PORTO VECCHIO, Corsica (AP) — The dirty past of the Tour de France came back Friday to haunt the 100th edition of cycling's showcase race, with Lance Armstrong telling a newspaper he couldn't have won without doping.
Armstrong's interview with Le Monde was surprising on many levels, not least because of his long-antagonistic relationship with the respected French daily that first reported in 1999 that corticosteroids were found in the American's urine as he was riding his way to the first of his seven Tour wins. In response, Armstrong had complained that he was being persecuted by "vulture journalism, desperate journalism."
Now seemingly prepared to let bygones be bygones, Armstrong told Le Monde that he still considers himself the record-holder for Tour victories, even though all seven of his titles were stripped from him last year for doping. He also said his life has been ruined by the U.S. Anti-Doping Agency investigation that exposed as lies his years of denials that he and his teammates doped.

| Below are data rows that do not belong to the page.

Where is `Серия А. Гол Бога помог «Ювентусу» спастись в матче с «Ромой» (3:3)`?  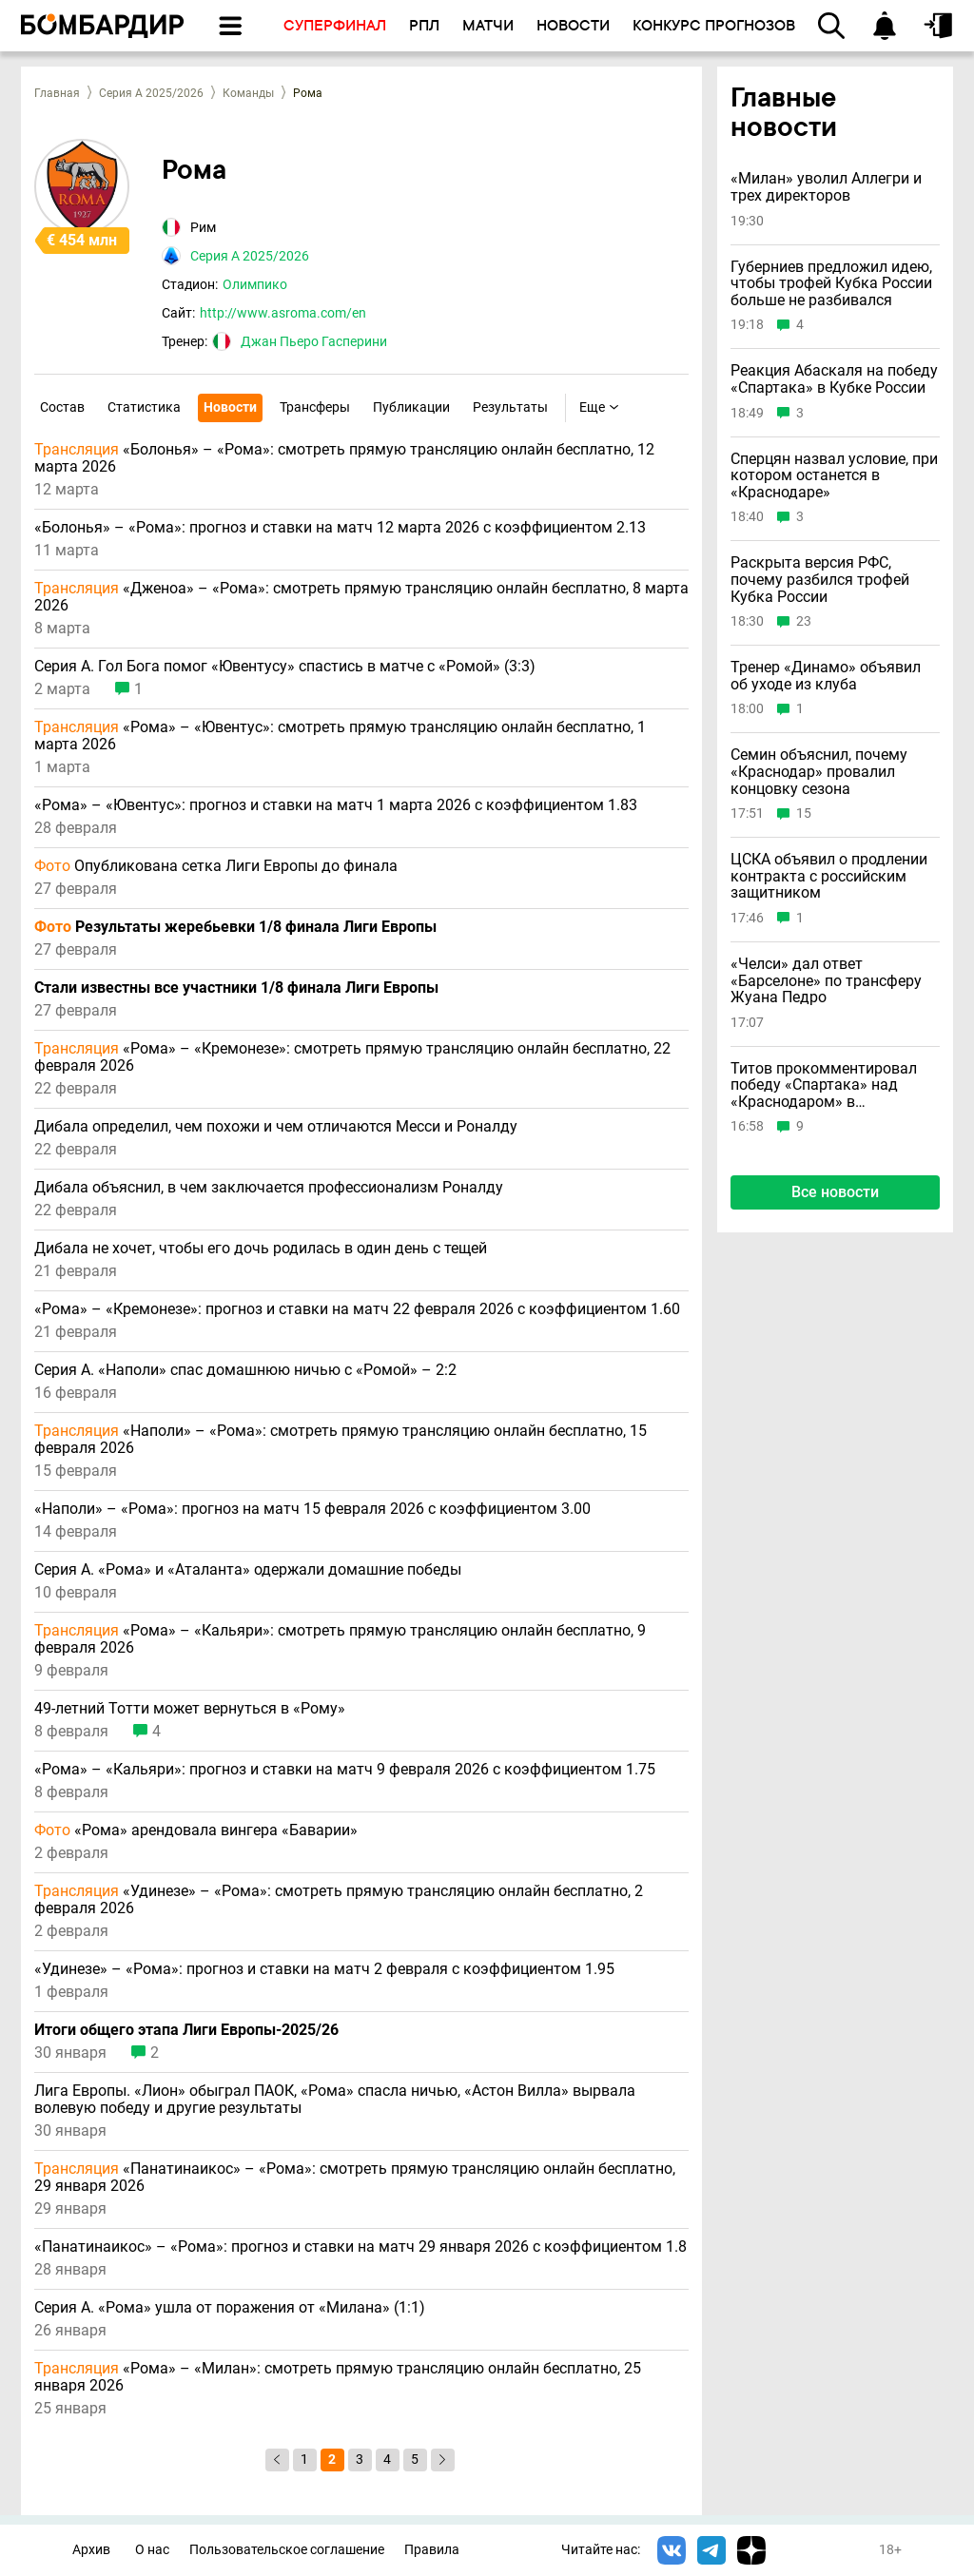 Серия А. Гол Бога помог «Ювентусу» спастись в матче с «Ромой» (3:3) is located at coordinates (285, 666).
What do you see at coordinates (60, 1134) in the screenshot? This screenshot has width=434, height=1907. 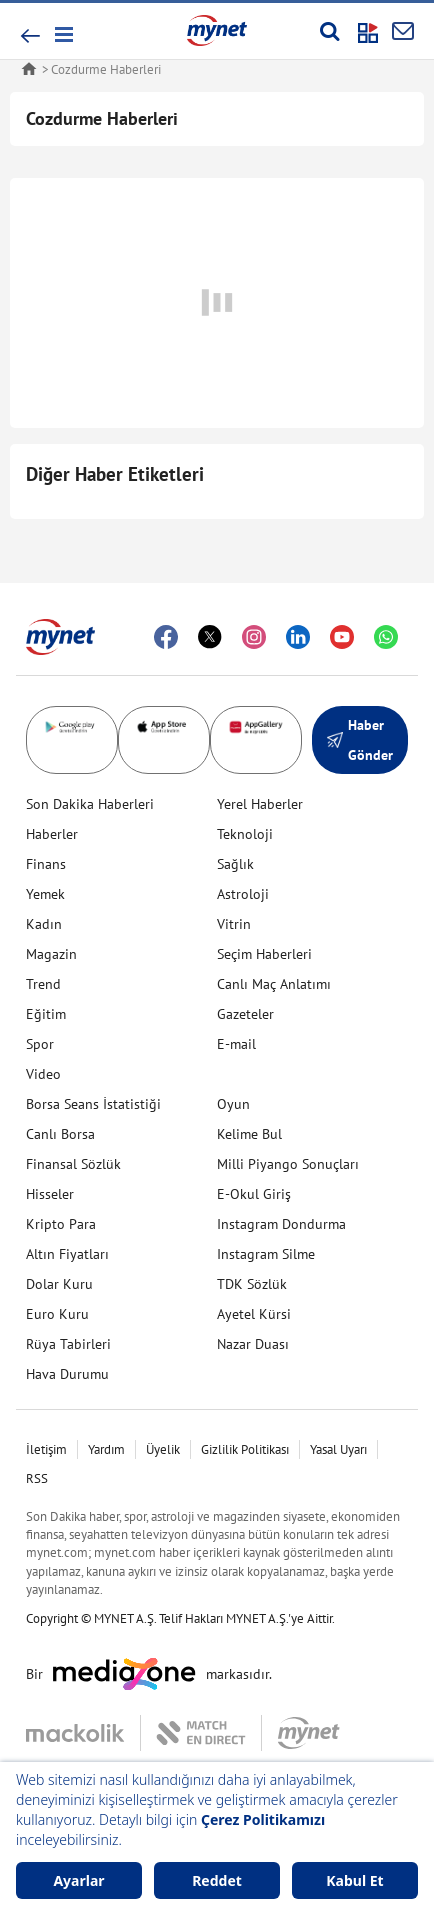 I see `Canlı Borsa` at bounding box center [60, 1134].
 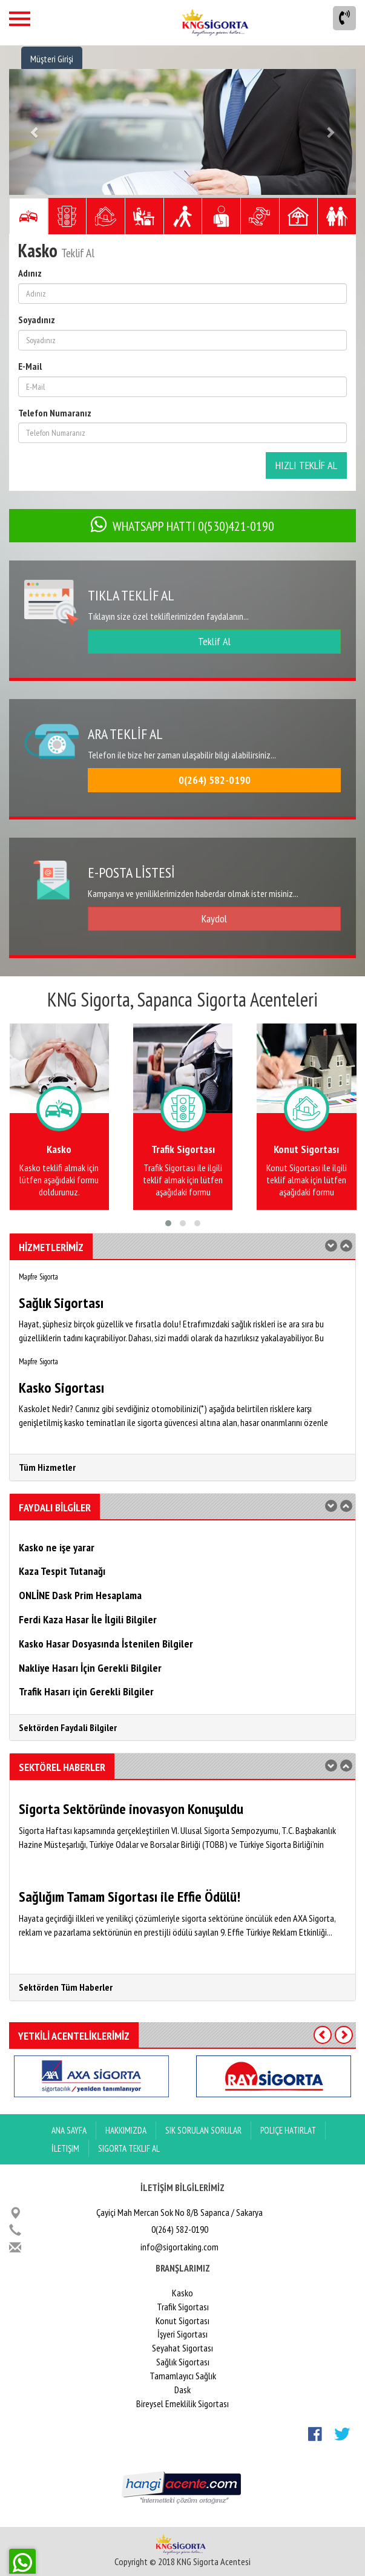 I want to click on [button], so click(x=35, y=132).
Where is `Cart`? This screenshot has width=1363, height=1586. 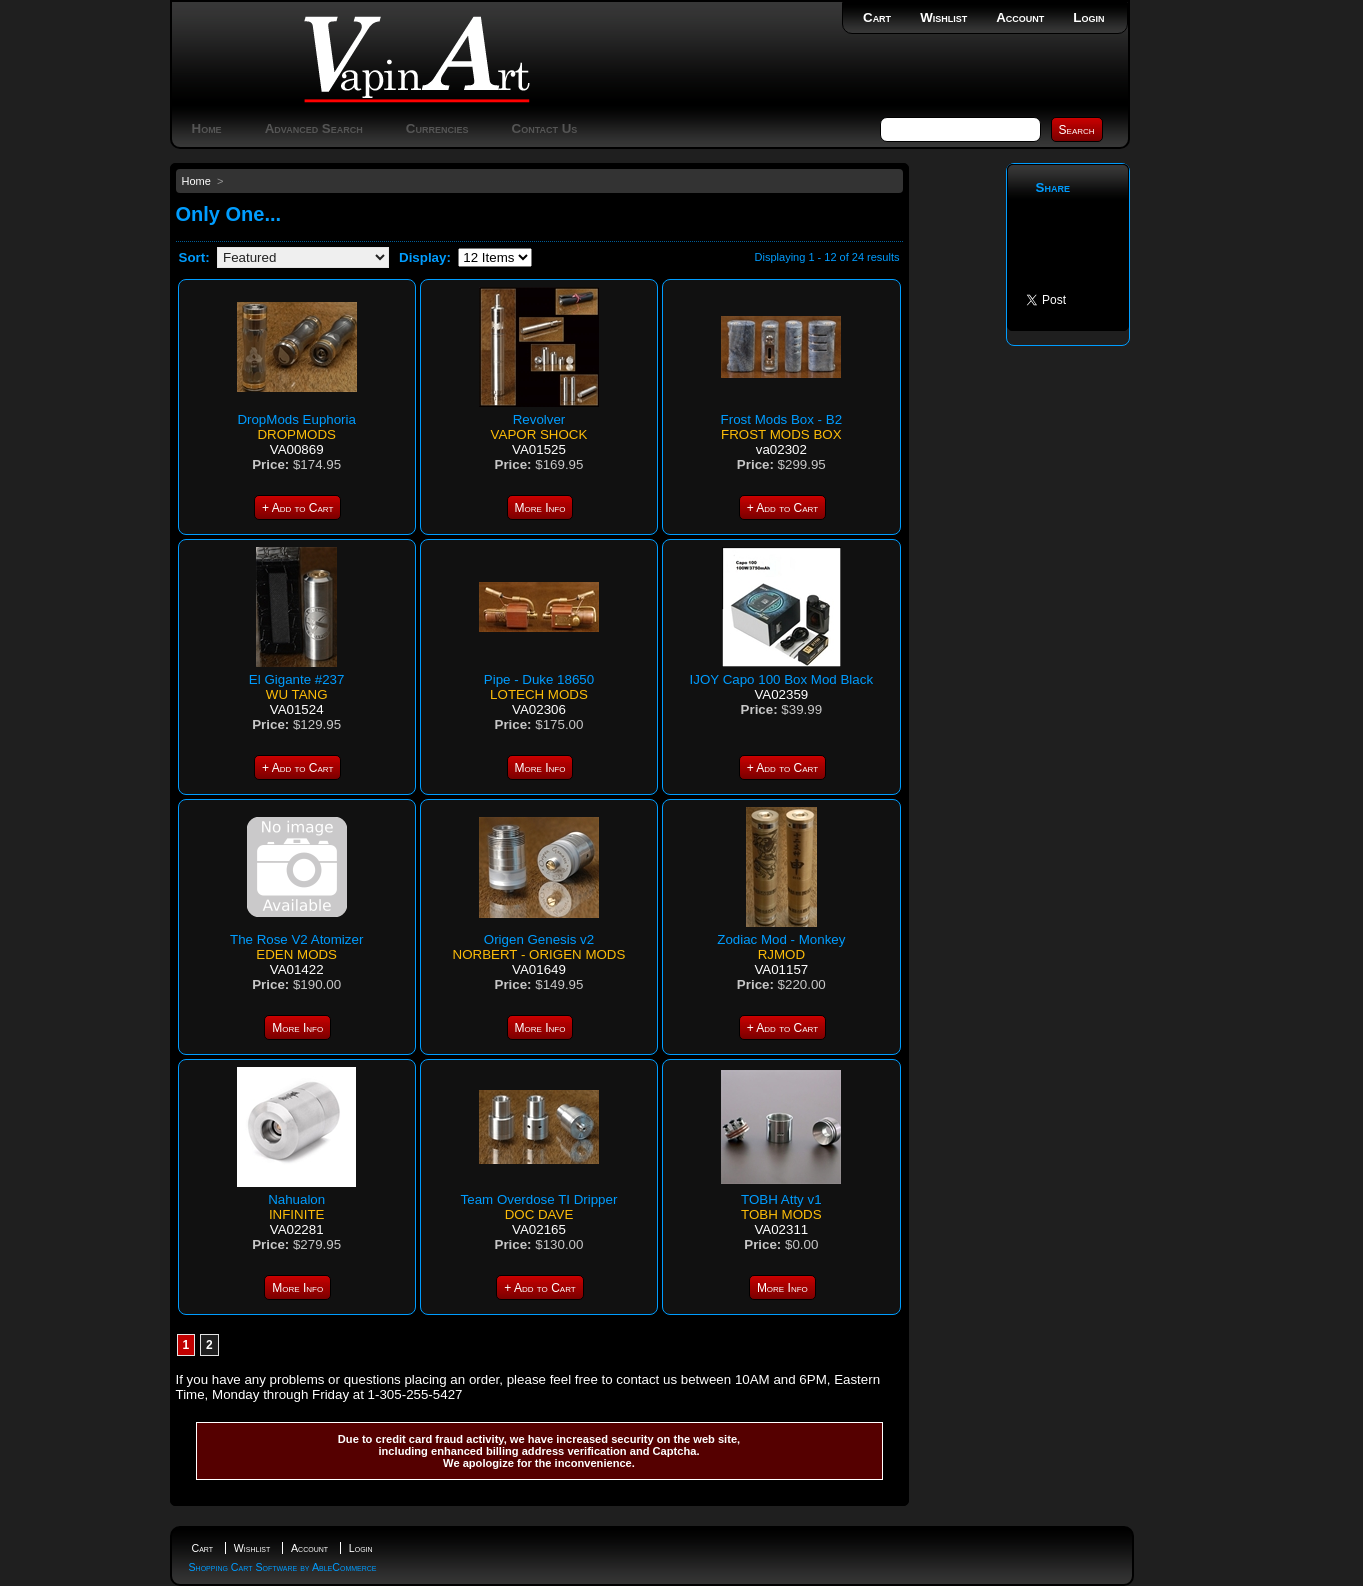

The interview was the latest blast from cycling's doping-tainted recent history to rain on the Tour's 100th race. Previously, Armstrong's former rival on French roads, 1997 Tour winner Jan Ullrich, confessed to blood-doping for the first time with a Spanish doctor. French media also reported that a Senate investigation into the effectiveness of anti-doping controls pieced together evidence of drug use at the 1998 Tour by Laurent Jalabert, a former star of the race now turned broadcaster.
Not surprising in Armstrong's interview was his claim that it was "impossible" to win the Tour without doping when he was racing. Armstrong already told U.S. television talk-show host Oprah Winfrey when he finally confessed this January that doping was just "part of the job" of being a pro-cyclist. The banned hormone erythropoietin, or EPO, wasn't detectable by cycling's doping controls until 2001 and so was widely abused because it prompts the body to produce oxygen-carrying blood cells, giving a big performance boost to endurance athletes.